A Minimal Example for Verifying Ingestion Records
records = [
{
"id": "doc_001_chunk_01",
"vector": [0.95, 0.05, 0.10],
"text": "A refund can be requested within 7 days after purchasing the course",
"metadata": {"source": "policy.md", "section": "refund policy", "page": 1},
},
{
"id": "doc_001_chunk_02",
"vector": [0.10, 0.90, 0.05],
"text": "You can receive a certificate after completing the course project",
"metadata": {"source": "policy.md", "section": "certificate info", "page": 2},
},
]
required_meta = {"source", "section", "page"}
vector_dim = len(records[0]["vector"])
for record in records:
problems = []
if len(record["vector"]) != vector_dim:
problems.append("vector_dim_mismatch")
missing = required_meta - set(record["metadata"])
if missing:
problems.append(f"missing_metadata={sorted(missing)}")
if not record["text"].strip():
problems.append("empty_text")
print(record["id"], problems or "ok")
Expected output:
doc_001_chunk_01 ok
doc_001_chunk_02 ok
You can put this check before ingestion.

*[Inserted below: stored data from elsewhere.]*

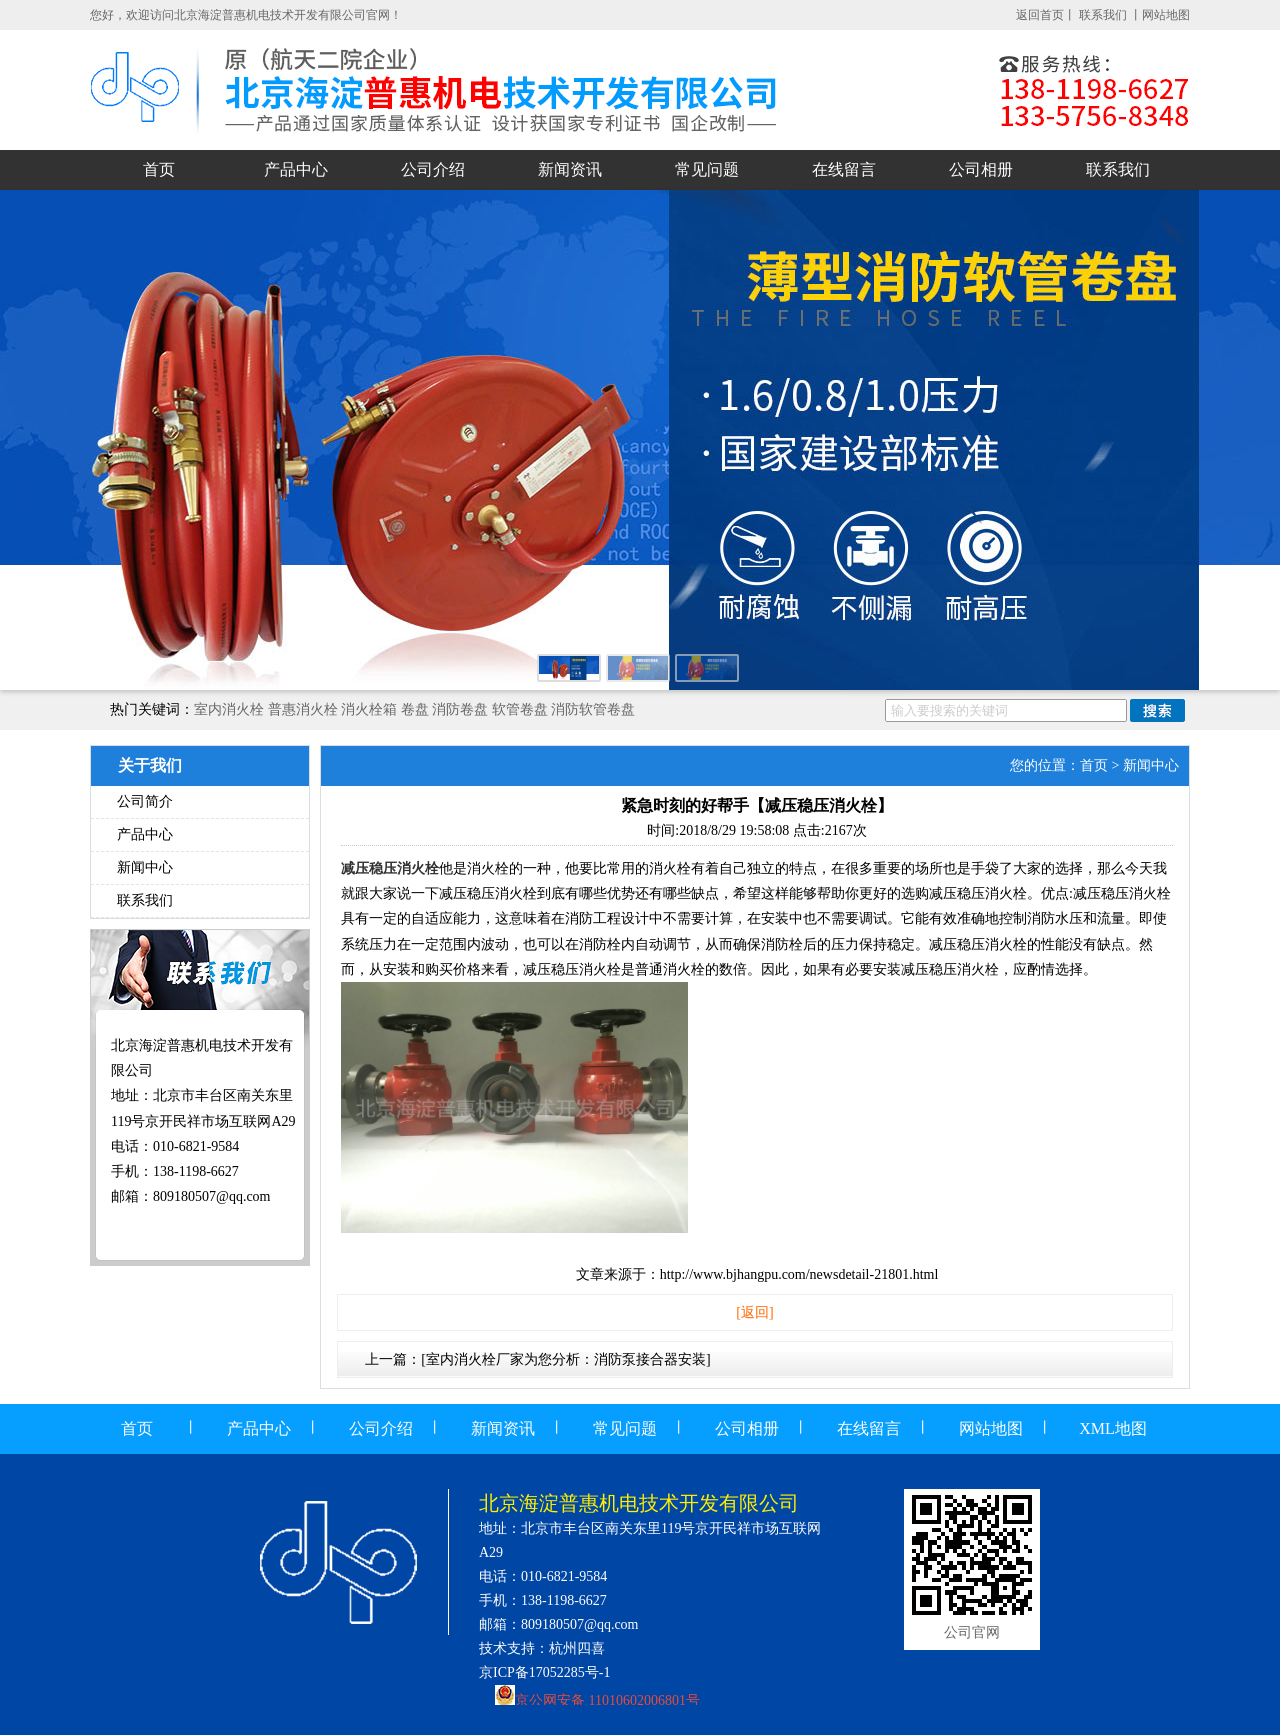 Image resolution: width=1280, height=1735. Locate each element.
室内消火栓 (229, 709)
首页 (159, 169)
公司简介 (145, 801)
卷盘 (415, 709)
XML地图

In real projects, once metadata is missing, it becomes very hard to do citations, filtering, permissions, and evaluation later.
Vector Database Selection Decision Table
| Scenario | Recommended starting point | Reason |
|---|---|---|
| Course learning, small demo | In-memory list, FAISS, Chroma | Simple, visible, easy to debug |
| Local prototype, needs persistence | Chroma, SQLite vector extension | Easy to save and rerun |
| Enterprise knowledge base | Service-based vector database with metadata filtering and permissions | Needs concurrency, access control, monitoring, and operations |
| Multi-tenant SaaS | Managed vector database or mature search service | Focus on isolation, scaling, backups, and cost |
Do not start from “which one is the most popular”; start from data volume, update frequency, filtering needs, deployment method, and maintenance cost.
Summary
The most important insight in this section is:
A vector database is not a “magic black box”; it is essentially an efficient manager of semantic vectors and their attached information.
What you really need to care about is:
- Whether vector quality is good enough
- Whether retrieval is fast enough
- Whether metadata can support business needs
Exercises
- Add two more records to the mini vector database, then manually create a new
query_vectorto test the ranking. - Add a
sourcemetadata field and try double-condition filtering. - Think about this: if the embedding model is poor, can a powerful vector database still save the result?